EXERCISE INSTRUCTIONS: Reproduce the material below line by line, beginning with its first line and ending with the line that contains "recouvrir l’intégralité de"; leave out pictures.

ENTRIES SUPPLIED:
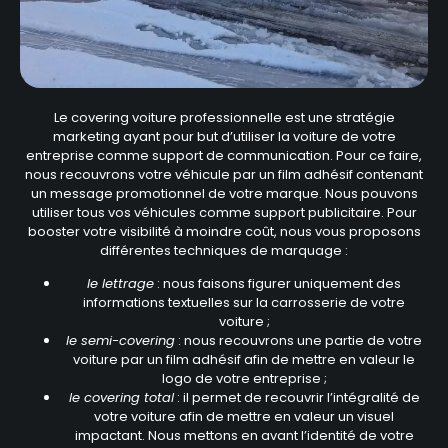
Le covering voiture professionnelle est une stratégie
marketing ayant pour but d’utiliser la voiture de votre
entreprise comme support de communication. Pour ce faire,
nous recouvrons votre véhicule par un film adhésif contenant
un message promotionnel de votre marque. Nous pouvons
utiliser tous vos véhicules comme support publicitaire. Pour
booster votre visibilité à moindre coût, nous vous proposons
différentes techniques de marquage :
le lettrage
: nous faisons figurer uniquement des
informations textuelles sur la carrosserie de votre
voiture ;
le semi-covering
: nous recouvrons une partie de votre
voiture par un film adhésif afin de mettre en valeur le
logo de votre entreprise ;
le covering total
: il permet de recouvrir l’intégralité de
votre voiture afin de mettre en valeur un visuel
impactant. Nous mettons en avant l’identité de votre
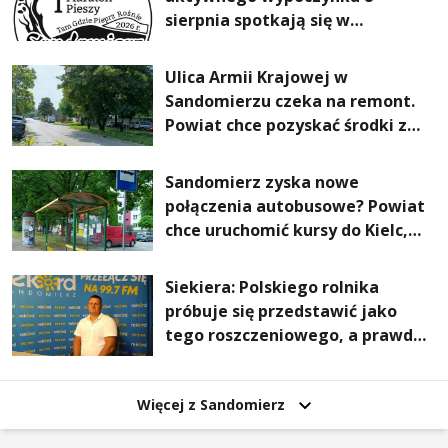
sierpnia spotkają się w
Sandomierzu na I Maratonie
Pieszym „Tam Gdzie Pieprz
Ulica Armii Krajowej w
Rośnie”
Sandomierzu czeka na remont.
Powiat chce pozyskać środki z
Rządowego Funduszu Rozwoju
Dróg
Sandomierz zyska nowe
połączenia autobusowe? Powiat
chce uruchomić kursy do Kielc,
Stalowej Woli i Annopola
Siekiera: Polskiego rolnika
próbuje się przedstawić jako
tego roszczeniowego, a prawda
jest zupełnie inna
Więcej z Sandomierz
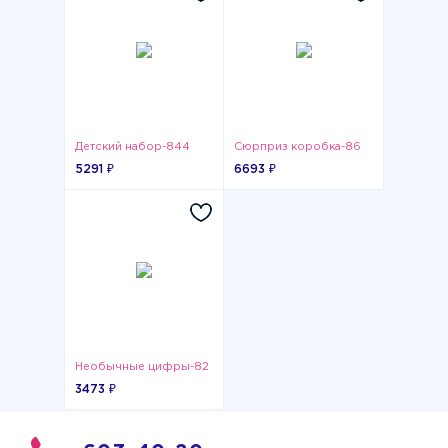
Детский набор-844
Сюрприз коробка-86
5291 ₽
6693 ₽
Необычные цифры-82
3473 ₽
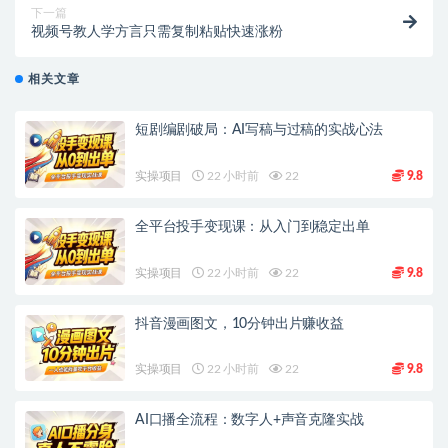
下一篇
视频号教人学方言只需复制粘贴快速涨粉
相关文章
短剧编剧破局：AI写稿与过稿的实战心法
实操项目
22 小时前
22
9.8
全平台投手变现课：从入门到稳定出单
实操项目
22 小时前
22
9.8
抖音漫画图文，10分钟出片赚收益
实操项目
22 小时前
22
9.8
AI口播全流程：数字人+声音克隆实战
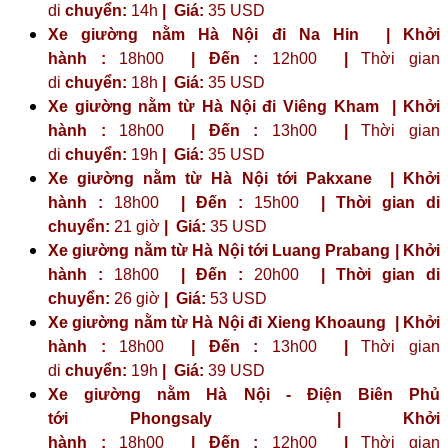
di
chuyển:
14h
|
Giá:
35 USD
Xe giường nằm Hà Nội đi Na Hin | Khởi
hành :
18h00
| Đến :
12h00
|
Thời gian
di
chuyển:
18h
|
Giá:
35 USD
Xe giường nằm từ Hà Nội đi Viêng Kham | Khởi
hành :
18h00
| Đến :
13h00
|
Thời gian
di
chuyển:
19h
|
Giá:
35 USD
Xe giường nằm từ Hà Nội tới Pakxane | Khởi
hành :
18h00
| Đến :
15h00
| Thời gian di
chuyển:
21 giờ
| Giá:
35 USD
Xe giường nằm từ Hà Nội tới Luang Prabang | Khởi
hành :
18h00
| Đến :
20h00
| Thời gian di
chuyển:
26 giờ
| Giá:
53 USD
Xe giường nằm từ Hà Nội đi Xieng Khoaung | Khởi
hành :
18h00
| Đến :
13h00
|
Thời gian
di
chuyển:
19h
|
Giá:
39 USD
Xe giường nằm Hà Nội - Điện Biên Phủ
tới
Phongsaly
| Khởi
hành :
18h00
| Đến :
12h00
|
Thời gian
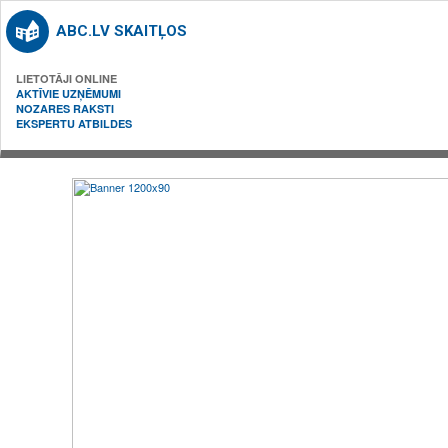
ABC.LV SKAITĻOS
LIETOTĀJI ONLINE
AKTĪVIE UZŅĒMUMI
NOZARES RAKSTI
EKSPERTU ATBILDES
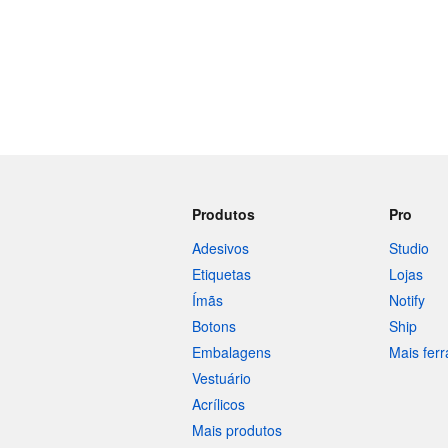
Produtos
Pro
Adesivos
Studio
Etiquetas
Lojas
Ímãs
Notify
Botons
Ship
Embalagens
Mais fer
Vestuário
Acrílicos
Mais produtos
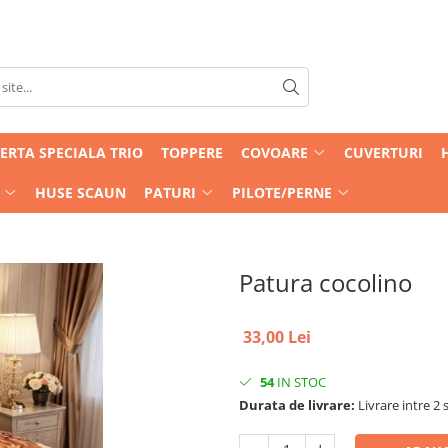
ERTA SPECIALA TRIO
TOPPERE
COVOARE
CUVERTURI
HUSE SCAUN
PATURI
PILOTE/PERNE
Patura cocolino
33,00 Lei
54
IN STOC
Durata de livrare:
Livrare intre 2 s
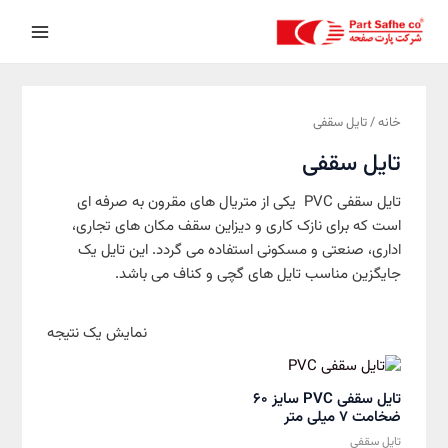
رش
Main
ه
Menu
حتوا
خانه
/ تایل سقفی
تایل سقفی
تایل سقفی PVC یکی از متریال های مقرون به صرفه ای
است که برای نازک کاری و دیزاین سقف مکان های تجاری،
اداری، صنعتی و مسکونی استفاده می گردد. این تایل یک
جایگزین مناسب تایل های گچی و کناف می باشد.
نمایش یک نتیجه
تایل سقفی PVC سایز 60
ضخامت 7 میلی متر
تایل سقفی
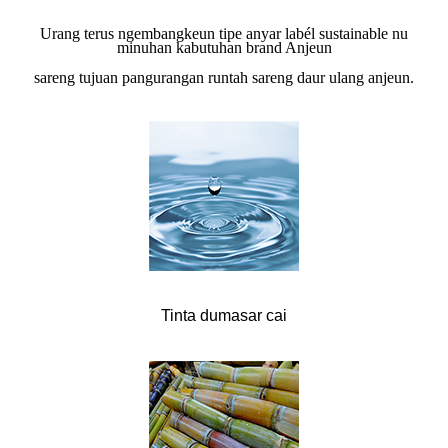
Urang terus ngembangkeun tipe anyar labél sustainable nu
minuhan kabutuhan brand Anjeun
sareng tujuan pangurangan runtah sareng daur ulang anjeun.
Tinta dumasar cai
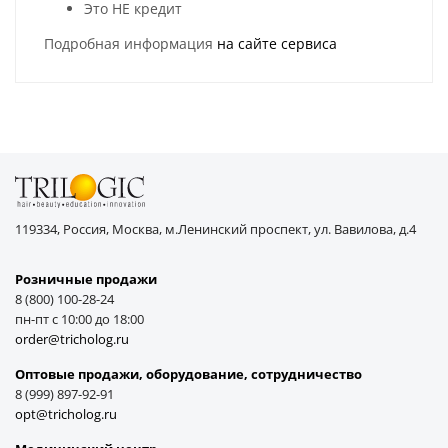
Это НЕ кредит
Подробная информация
на сайте сервиса
119334, Россия, Москва, м.Ленинский проспект, ул. Вавилова, д.4
Розничные продажи
8 (800) 100-28-24
пн-пт с 10:00 до 18:00
order@tricholog.ru
Оптовые продажи, оборудование, cотрудничество
8 (999) 897-92-91
opt@tricholog.ru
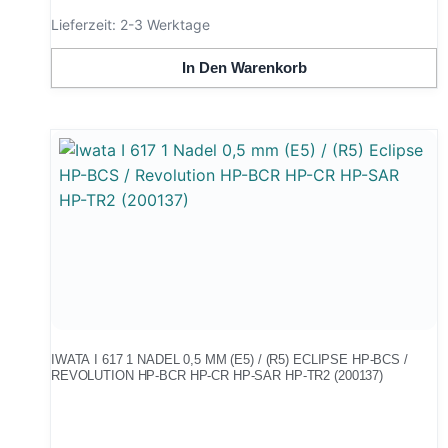
Lieferzeit:
2-3 Werktage
In Den Warenkorb
IWATA I 617 1 NADEL 0,5 MM (E5) / (R5) ECLIPSE HP-BCS /
REVOLUTION HP-BCR HP-CR HP-SAR HP-TR2 (200137)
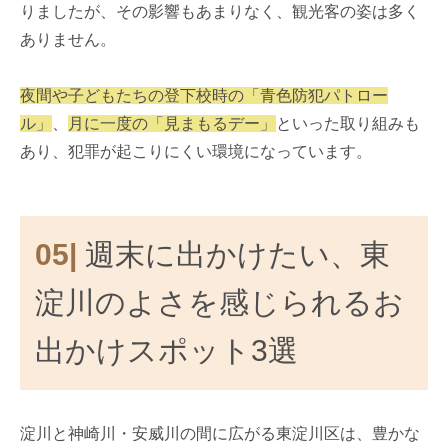
りましたが、その影響もあまりなく、観光客の姿は多く
ありません。
夜間や子どもたちの登下校時の「青色防犯パトロー
ル」
、
月に一度の「見まもるデー」
といった取り組みも
あり、犯罪が起こりにくい環境になっています。
05|
週末に出かけたい、東
淀川のよさを感じられるお
出かけスポット3選
淀川と神崎川・安威川の間に広がる東淀川区は、豊かな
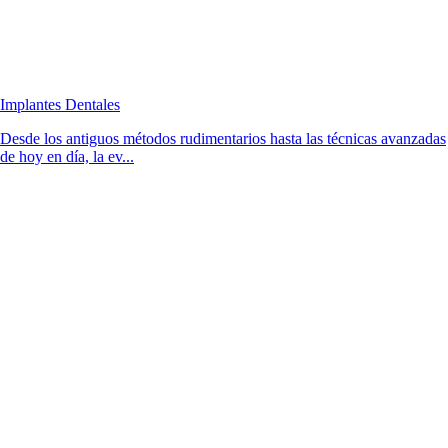
Implantes Dentales
Desde los antiguos métodos rudimentarios hasta las técnicas avanzadas
de hoy en día, la ev...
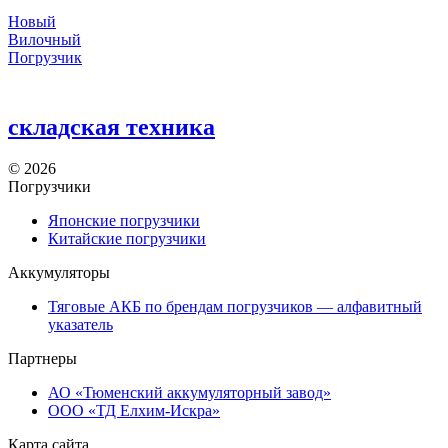
Новый
Вилочный
Погрузчик
складская техника
©
2026
Погрузчики
Японские погрузчики
Китайские погрузчики
Аккумуляторы
Тяговые АКБ по брендам погрузчиков — алфавитный
указатель
Партнеры
АО «Тюменский аккумуляторный завод»
ООО «ТД Елхим-Искра»
Карта сайта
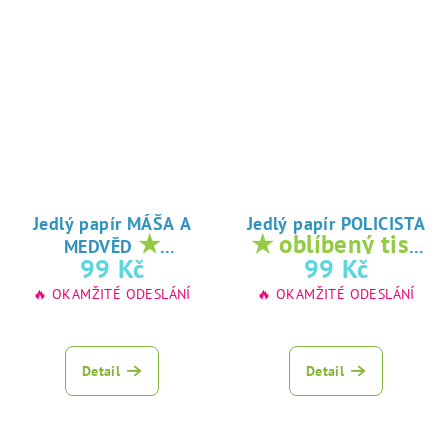
Jedlý papír MÁŠA A
Jedlý papír POLICISTA
★
★ oblíbený tisk
MEDVĚD
oblíbený tisk na
na jedlý papír
99 Kč
99 Kč
jedlý papír
🔥 OKAMŽITÉ ODESLÁNÍ
🔥 OKAMŽITÉ ODESLÁNÍ
Detail
Detail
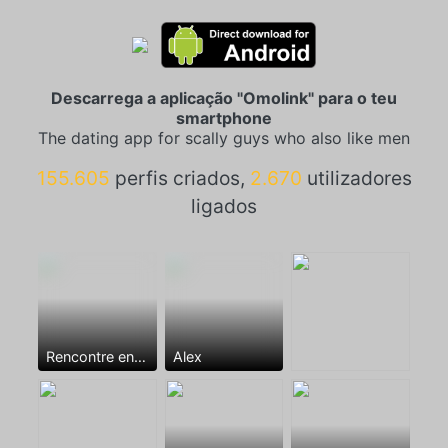
Descarrega a aplicação "Omolink" para o teu
smartphone
The dating app for scally guys who also like men
155.605
perfis criados,
2.670
utilizadores
ligados
Rencontre entre mecs
Alex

SOLUTION TO THIS TASK:
Le covering voiture professionnelle est une stratégie
marketing ayant pour but d’utiliser la voiture de votre
entreprise comme support de communication. Pour ce faire,
nous recouvrons votre véhicule par un film adhésif contenant
un message promotionnel de votre marque. Nous pouvons
utiliser tous vos véhicules comme support publicitaire. Pour
booster votre visibilité à moindre coût, nous vous proposons
différentes techniques de marquage :
le lettrage
: nous faisons figurer uniquement des
informations textuelles sur la carrosserie de votre
voiture ;
le semi-covering
: nous recouvrons une partie de votre
voiture par un film adhésif afin de mettre en valeur le
logo de votre entreprise ;
le covering total
: il permet de recouvrir l’intégralité de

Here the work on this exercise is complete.